On leaving the station, we debated whether to take a cab into town or to walk. In the end we decided to walk. This unfortunately took us through some of the less prepossessing parts of the city, rebuilt after the war. We did, however, see the memorial to James Starley, erected in 1884. The memorial is slightly unusual in having a pair of line drawings depicted on two of its sides. The allegorical female figure on the top is Fame. A profile of James Starley, sadly un-nosed, occupies one side of the column and the drawings represent his inventions in the field of bicycle engineering. The inscription claims that Starley is the “Inventor of the Bicycle”. Alas, no.

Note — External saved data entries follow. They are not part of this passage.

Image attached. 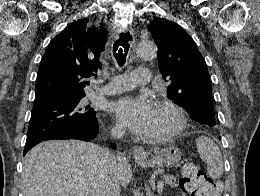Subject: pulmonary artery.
I'll use <instances>...</instances> for the list:
<instances>
[{
	"mask_svg": "<svg viewBox=\"0 0 260 196\" xmlns=\"http://www.w3.org/2000/svg\"><path fill=\"white\" fill-rule=\"evenodd\" d=\"M151 77H153L151 69H133L132 72H126V76H114V79L109 82L110 86L99 89L97 93L103 95L135 90V85L123 84H150Z\"/></svg>",
	"mask_w": 260,
	"mask_h": 196,
	"instance_id": "obj_1",
	"label": "pulmonary artery"
}]
</instances>
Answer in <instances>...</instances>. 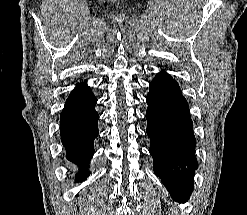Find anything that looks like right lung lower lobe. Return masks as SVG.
<instances>
[{
	"label": "right lung lower lobe",
	"mask_w": 247,
	"mask_h": 215,
	"mask_svg": "<svg viewBox=\"0 0 247 215\" xmlns=\"http://www.w3.org/2000/svg\"><path fill=\"white\" fill-rule=\"evenodd\" d=\"M97 100L86 83L76 85L70 93L61 113V141L67 159L83 167L76 180L82 181L88 172L85 168L94 153L93 142L98 136V118L95 111Z\"/></svg>",
	"instance_id": "98d812e1"
}]
</instances>
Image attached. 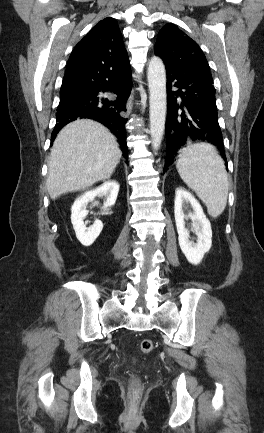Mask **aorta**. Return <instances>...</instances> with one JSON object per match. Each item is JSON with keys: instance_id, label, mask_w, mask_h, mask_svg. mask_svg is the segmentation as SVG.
<instances>
[{"instance_id": "aorta-1", "label": "aorta", "mask_w": 264, "mask_h": 433, "mask_svg": "<svg viewBox=\"0 0 264 433\" xmlns=\"http://www.w3.org/2000/svg\"><path fill=\"white\" fill-rule=\"evenodd\" d=\"M150 93V134L152 147L157 151L161 145L166 121L167 94L165 66L159 57H152L147 71Z\"/></svg>"}]
</instances>
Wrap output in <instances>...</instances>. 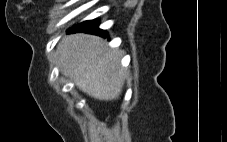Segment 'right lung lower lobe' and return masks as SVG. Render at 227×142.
I'll return each instance as SVG.
<instances>
[{
    "instance_id": "obj_1",
    "label": "right lung lower lobe",
    "mask_w": 227,
    "mask_h": 142,
    "mask_svg": "<svg viewBox=\"0 0 227 142\" xmlns=\"http://www.w3.org/2000/svg\"><path fill=\"white\" fill-rule=\"evenodd\" d=\"M98 26H99V22L97 20H89L72 27L69 32H73V33L85 32V33H91V34L107 37L108 36L107 32L104 30H100Z\"/></svg>"
}]
</instances>
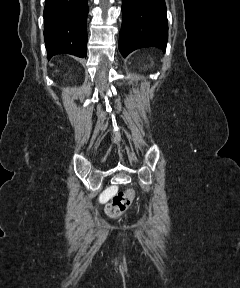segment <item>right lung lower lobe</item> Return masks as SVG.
Wrapping results in <instances>:
<instances>
[{"label":"right lung lower lobe","mask_w":240,"mask_h":288,"mask_svg":"<svg viewBox=\"0 0 240 288\" xmlns=\"http://www.w3.org/2000/svg\"><path fill=\"white\" fill-rule=\"evenodd\" d=\"M87 0H46L44 41L49 59L56 54L86 57Z\"/></svg>","instance_id":"right-lung-lower-lobe-1"}]
</instances>
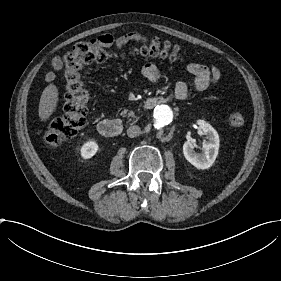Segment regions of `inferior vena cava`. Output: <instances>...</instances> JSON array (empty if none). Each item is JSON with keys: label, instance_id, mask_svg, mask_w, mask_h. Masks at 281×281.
<instances>
[{"label": "inferior vena cava", "instance_id": "inferior-vena-cava-1", "mask_svg": "<svg viewBox=\"0 0 281 281\" xmlns=\"http://www.w3.org/2000/svg\"><path fill=\"white\" fill-rule=\"evenodd\" d=\"M140 132H141L140 127L137 126V125L130 126L127 129V135L130 138H134V137L139 136Z\"/></svg>", "mask_w": 281, "mask_h": 281}]
</instances>
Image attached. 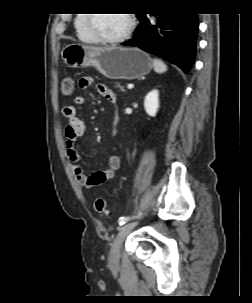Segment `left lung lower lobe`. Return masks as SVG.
Instances as JSON below:
<instances>
[{
  "mask_svg": "<svg viewBox=\"0 0 252 303\" xmlns=\"http://www.w3.org/2000/svg\"><path fill=\"white\" fill-rule=\"evenodd\" d=\"M138 14L135 36L123 43L153 53L188 73L196 52L198 17L194 13Z\"/></svg>",
  "mask_w": 252,
  "mask_h": 303,
  "instance_id": "0a47b994",
  "label": "left lung lower lobe"
}]
</instances>
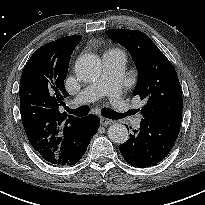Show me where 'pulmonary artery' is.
I'll return each mask as SVG.
<instances>
[{
	"instance_id": "e3ab8cb5",
	"label": "pulmonary artery",
	"mask_w": 205,
	"mask_h": 205,
	"mask_svg": "<svg viewBox=\"0 0 205 205\" xmlns=\"http://www.w3.org/2000/svg\"><path fill=\"white\" fill-rule=\"evenodd\" d=\"M102 62L103 71L101 75L82 89L74 104L78 102L91 103L104 95H108L115 108L124 111L128 105L122 97V81L126 64L125 55L120 51L107 52L103 55ZM129 120L135 128L140 127V117Z\"/></svg>"
}]
</instances>
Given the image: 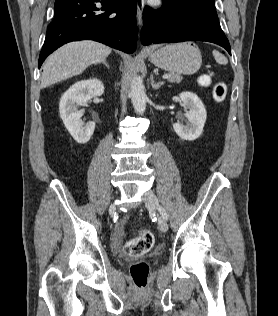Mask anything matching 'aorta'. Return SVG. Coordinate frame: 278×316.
I'll use <instances>...</instances> for the list:
<instances>
[{
	"instance_id": "obj_1",
	"label": "aorta",
	"mask_w": 278,
	"mask_h": 316,
	"mask_svg": "<svg viewBox=\"0 0 278 316\" xmlns=\"http://www.w3.org/2000/svg\"><path fill=\"white\" fill-rule=\"evenodd\" d=\"M130 97L135 112L143 114L146 110L147 95L145 93L143 82L140 78L135 77L130 87Z\"/></svg>"
}]
</instances>
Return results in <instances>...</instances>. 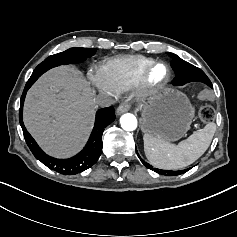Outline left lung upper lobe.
Wrapping results in <instances>:
<instances>
[{"mask_svg":"<svg viewBox=\"0 0 237 237\" xmlns=\"http://www.w3.org/2000/svg\"><path fill=\"white\" fill-rule=\"evenodd\" d=\"M169 55L173 59L172 67L176 73V78L174 79V81H172L173 85L180 86V85H184L189 82L197 81V82H202L211 88L213 87L211 81L209 80V78L206 76V74L201 69L182 60L181 58H179L177 55H175L173 53H169ZM139 158H140L141 162L146 167H148L151 170H154L155 172H157L159 174H163L166 176H175V175H178L184 171V170H182V171H167V170H159L157 168L154 169L151 165L144 162L140 156H139Z\"/></svg>","mask_w":237,"mask_h":237,"instance_id":"5c2ea615","label":"left lung upper lobe"}]
</instances>
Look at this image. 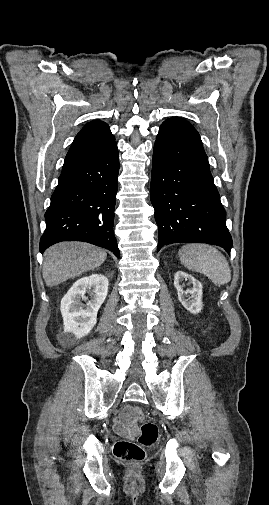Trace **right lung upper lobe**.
Listing matches in <instances>:
<instances>
[{
    "label": "right lung upper lobe",
    "mask_w": 269,
    "mask_h": 505,
    "mask_svg": "<svg viewBox=\"0 0 269 505\" xmlns=\"http://www.w3.org/2000/svg\"><path fill=\"white\" fill-rule=\"evenodd\" d=\"M114 142L115 138L105 122L91 121L75 137L64 164L99 153Z\"/></svg>",
    "instance_id": "cb5924a9"
}]
</instances>
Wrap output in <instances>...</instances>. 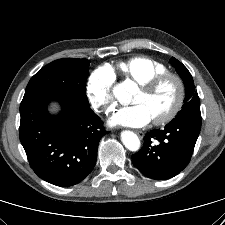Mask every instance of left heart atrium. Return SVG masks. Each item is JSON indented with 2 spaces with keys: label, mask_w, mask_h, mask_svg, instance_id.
Listing matches in <instances>:
<instances>
[{
  "label": "left heart atrium",
  "mask_w": 225,
  "mask_h": 225,
  "mask_svg": "<svg viewBox=\"0 0 225 225\" xmlns=\"http://www.w3.org/2000/svg\"><path fill=\"white\" fill-rule=\"evenodd\" d=\"M152 119L149 109L144 104H134L115 111L110 122L113 125L142 127Z\"/></svg>",
  "instance_id": "obj_1"
}]
</instances>
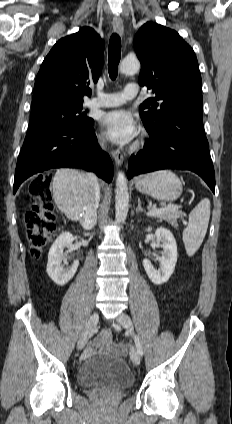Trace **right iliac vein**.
<instances>
[{"mask_svg":"<svg viewBox=\"0 0 232 424\" xmlns=\"http://www.w3.org/2000/svg\"><path fill=\"white\" fill-rule=\"evenodd\" d=\"M98 321H99V315H98L97 312H94L90 316V318H89V320H88V322H87V324H86V326L84 328V331H83V333L81 334V336H80V338L78 340V343H77V349L78 350H81V349L84 348V346L86 345L88 339L94 333L95 328H96V326L98 324Z\"/></svg>","mask_w":232,"mask_h":424,"instance_id":"63e3f726","label":"right iliac vein"}]
</instances>
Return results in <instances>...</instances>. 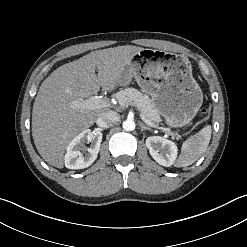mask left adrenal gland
<instances>
[{"mask_svg": "<svg viewBox=\"0 0 247 247\" xmlns=\"http://www.w3.org/2000/svg\"><path fill=\"white\" fill-rule=\"evenodd\" d=\"M139 126H140V128H141L142 131H144V130L151 131V128L148 127V126H145L142 122H139Z\"/></svg>", "mask_w": 247, "mask_h": 247, "instance_id": "a2214340", "label": "left adrenal gland"}]
</instances>
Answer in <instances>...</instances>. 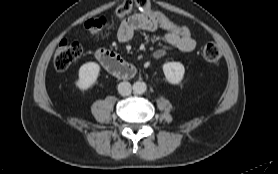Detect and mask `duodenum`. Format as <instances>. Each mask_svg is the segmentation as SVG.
I'll return each mask as SVG.
<instances>
[{"instance_id":"obj_1","label":"duodenum","mask_w":278,"mask_h":174,"mask_svg":"<svg viewBox=\"0 0 278 174\" xmlns=\"http://www.w3.org/2000/svg\"><path fill=\"white\" fill-rule=\"evenodd\" d=\"M97 59L113 75L127 77L134 72L133 67L114 52L99 50L97 52Z\"/></svg>"}]
</instances>
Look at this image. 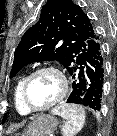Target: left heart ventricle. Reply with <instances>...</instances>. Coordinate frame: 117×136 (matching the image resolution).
I'll list each match as a JSON object with an SVG mask.
<instances>
[{"instance_id": "1", "label": "left heart ventricle", "mask_w": 117, "mask_h": 136, "mask_svg": "<svg viewBox=\"0 0 117 136\" xmlns=\"http://www.w3.org/2000/svg\"><path fill=\"white\" fill-rule=\"evenodd\" d=\"M61 83L52 73H41L33 78L28 89V99L32 106L43 107L52 102L60 93Z\"/></svg>"}]
</instances>
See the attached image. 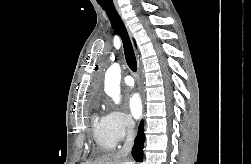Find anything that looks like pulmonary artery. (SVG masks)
<instances>
[{
    "mask_svg": "<svg viewBox=\"0 0 251 164\" xmlns=\"http://www.w3.org/2000/svg\"><path fill=\"white\" fill-rule=\"evenodd\" d=\"M124 83L127 85V86H134V79L132 76L130 75H126L124 77Z\"/></svg>",
    "mask_w": 251,
    "mask_h": 164,
    "instance_id": "e3ab8cb5",
    "label": "pulmonary artery"
}]
</instances>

Various viable designs of bicycle were in existence before Starley began his illustrious career, though it can be said that he created the bicycle manufacturing industry for which Coventry became famous and improved the design of the bicycle with his inventions.
Passing through Bull Yard, I spotted these bollards topped with elephants. This unusual design for the humble bollard is owing to the fact that the elephant is the heraldic beast of Coventry, as we shall see later.
Nearly stands the first of today’s sculptures, The Phoenix by George Wagstaffe. Unveiled in 1962 by the late Princess Margaret, this sculpture symbolises the rebuilding of Coventry from the fiery ruins of the war. (The soft toy is a later and, I assume, temporary addition.)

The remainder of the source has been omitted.